WHAT THE TASK ASKS →
Every line below that carries the word "carrito" needs to be copied.

THE DATA →
=== Begin Enclosure ===

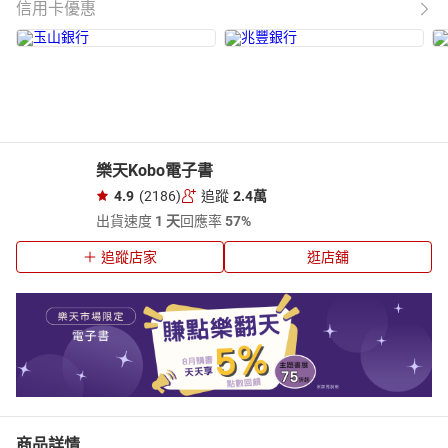
信用卡優惠
樂天Kobo電子書
4.9
(2186)
追蹤
2.4萬
出貨速度
1 天
回應率
57%
追蹤店家
逛店舖
商品詳情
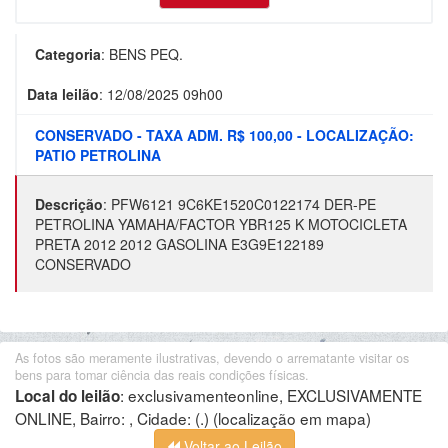
Categoria
:
BENS PEQ.
Data leilão
:
12/08/2025 09h00
CONSERVADO - TAXA ADM. R$ 100,00 - LOCALIZAÇÃO:
PATIO PETROLINA
Descrição
:
PFW6121 9C6KE1520C0122174 DER-PE
PETROLINA YAMAHA/FACTOR YBR125 K MOTOCICLETA
PRETA 2012 2012 GASOLINA E3G9E122189
CONSERVADO
As fotos são meramente ilustrativas, devendo o arrematante visitar os
bens para tomar ciência das reais condições físicas.
:
exclusivamenteonline, EXCLUSIVAMENTE
Local do leilão
ONLINE, Bairro: , Cidade: (.)
(localização em mapa)
Voltar ao Leilão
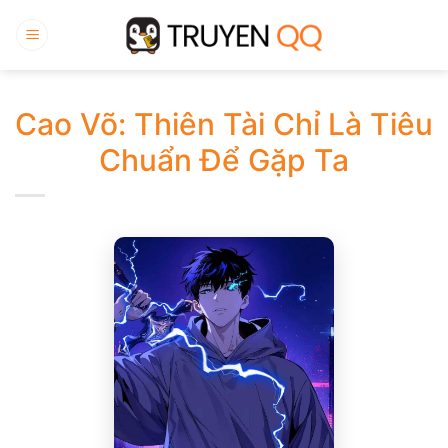
Bỏ
qua
nội
dung
Cao Võ: Thiên Tài Chỉ Là Tiêu
Chuẩn Để Gặp Ta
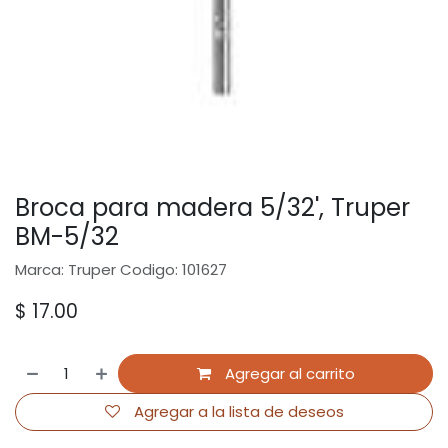
Broca para madera 5/32', Truper
BM-5/32
Marca: Truper Codigo: 101627
$
17.00
Agregar al carrito
Agregar a la lista de deseos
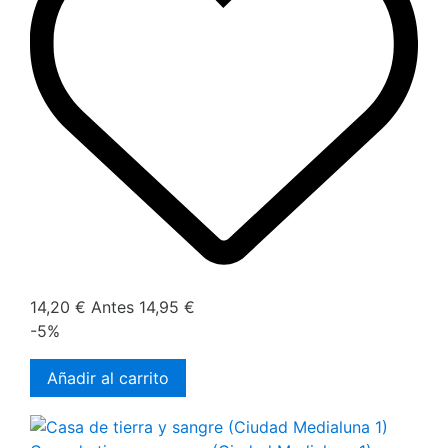
14,20 €
Antes
14,95 €
-5%
Añadir al carrito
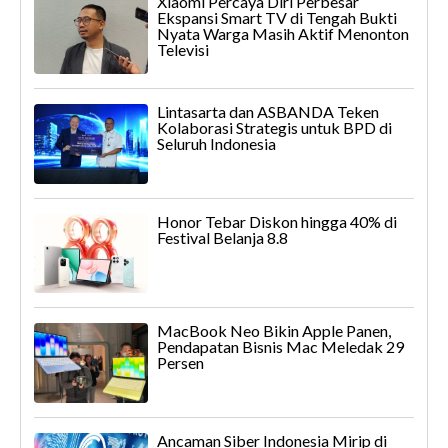
Xiaomi Percaya Diri Perbesar
Ekspansi Smart TV di Tengah Bukti
Nyata Warga Masih Aktif Menonton
Televisi
Lintasarta dan ASBANDA Teken
Kolaborasi Strategis untuk BPD di
Seluruh Indonesia
Honor Tebar Diskon hingga 40% di
Festival Belanja 8.8
MacBook Neo Bikin Apple Panen,
Pendapatan Bisnis Mac Meledak 29
Persen
Ancaman Siber Indonesia Mirip di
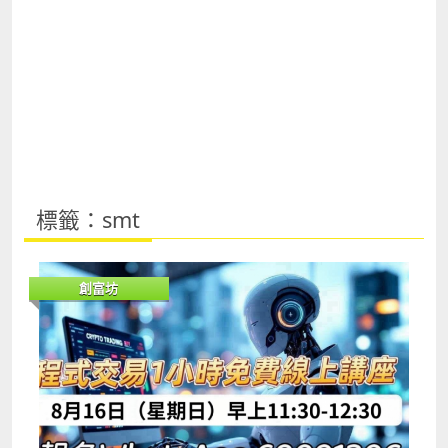
標籤：smt
創富坊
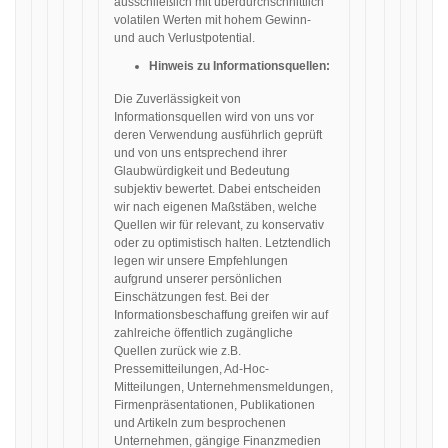
ausschließlich mit überdurchschnittlich
volatilen Werten mit hohem Gewinn-
und auch Verlustpotential.
Hinweis zu Informationsquellen:
Die Zuverlässigkeit von
Informationsquellen wird von uns vor
deren Verwendung ausführlich geprüft
und von uns entsprechend ihrer
Glaubwürdigkeit und Bedeutung
subjektiv bewertet. Dabei entscheiden
wir nach eigenen Maßstäben, welche
Quellen wir für relevant, zu konservativ
oder zu optimistisch halten. Letztendlich
legen wir unsere Empfehlungen
aufgrund unserer persönlichen
Einschätzungen fest. Bei der
Informationsbeschaffung greifen wir auf
zahlreiche öffentlich zugängliche
Quellen zurück wie z.B.
Pressemitteilungen, Ad-Hoc-
Mitteilungen, Unternehmensmeldungen,
Firmenpräsentationen, Publikationen
und Artikeln zum besprochenen
Unternehmen, gängige Finanzmedien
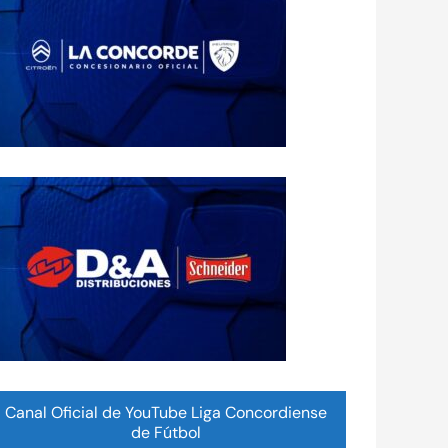
Canal Oficial de YouTube Liga Concordiense
de Fútbol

=== End Enclosure ===

RESULT OF THIS EXERCISE →
Agregar al carrito
Añadir al carrito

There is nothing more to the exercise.